+
Gerade noch mal gutgegangen: Roland Kern stellte sich Fragen am Wahlabend.

Rödermark

Sieg mit einem blauen Auge

  • schließen

Warum Bürgermeister Roland Kern so schlecht abgeschnitten hat. Eine Analyse.

Der Amtsinhaber Roland Kern (AL/Grüne) war bei der Bürgermeister-Stichwahl in Rödermark am Sonntagabend quasi schon angezählt, hat es aber am Ende doch noch geschafft. Sein Gegenspieler Carsten Helfmann (CDU) hatte sich als amtierender Bürgermeister von Eppertshausen in fremde Gefilde gewagt – und es hätte fast eine Sensation gegeben. Aber eben nur fast. In der zwölften von 16 Runden bekam der Titelverteidiger Oberwasser und trug den Sieg davon.

Doch dieser Sieg dürfte für Kern einen bitteren Beigeschmack haben. Fast 50 Prozent der Wähler votierten am Sonntag gegen ihn. Er, der nun schon zwölf Jahre lang die Geschicke der Stadt Rödermark leitet, wird von der Hälfte seiner Bürger nicht mehr gewollt.

Halten ihn die Bürger für zu alt für das Amt? Oder haben sie es ihm übel genommen, dass er von vornherein gesagt hat, er stehe nur mehr gut zwei Jahre zur Verfügung? Oder glauben sie dem Szenario, das die politischen Gegner im Falle seiner Wiederwahl heraufbeschworen haben: zwei Jahre Stillstand?

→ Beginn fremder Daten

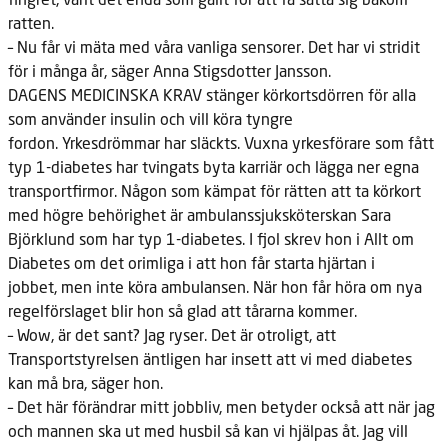
ratten.
– Nu får vi mäta med våra vanliga sensorer. Det har vi stridit
för i
många år, säger Anna Stigsdotter Jansson.
DAGENS MEDICINSKA KRAV
stänger körkortsdörren för alla
som använder insulin och vill köra tyngre
fordon. Yrkesdrömmar har släckts. Vuxna yrkesförare som fått
typ 1-diabetes har tvingats byta karriär och lägga ner egna
transportfirmor. Någon som kämpat för rätten att ta körkort
med högre behörighet är ambulanssjuksköterskan Sara
Björklund som har typ 1-diabetes. I fjol skrev hon i Allt om
Diabetes om det orimliga i att hon får starta hjärtan i
jobbet, men inte köra ambulansen. När hon får höra om nya
regelförslaget blir hon så glad att tårarna kommer.
– Wow, är det sant? Jag ryser. Det är otroligt, att
Transportstyrelsen
äntligen har insett att vi med diabetes
kan må bra, säger hon.
– Det här förändrar mitt jobbliv, men betyder också att när jag
och mannen ska ut med husbil så kan vi hjälpas åt. Jag vill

Noch am Mittwoch hatte sich Kern siegessicher gegeben und zeigte sich von Wahlempfehlungen für den Gegenspieler wenig beeindruckt. In den 38,5 Prozent, die Helfmann im ersten Wahlgang erreicht hatte, seien die Stimmen der Freien Wähler schon drin, erklärte Kern in der vergangenen Woche. „Da ist schon viel ausgereizt“, sagte er. Anscheinend hat er einen Gegner unterschätzt, der noch vor zwei Wochen im ersten Wahlgang weniger Stimmen erhielt als die Rödermärker CDU bei der Kommunalwahl. Persönliche Hausbesuche statt Wahlwerbung im Briefkasten und mehr als 2000 verteilte Kreppel am Wahlstand helfen möglicherweise eben doch.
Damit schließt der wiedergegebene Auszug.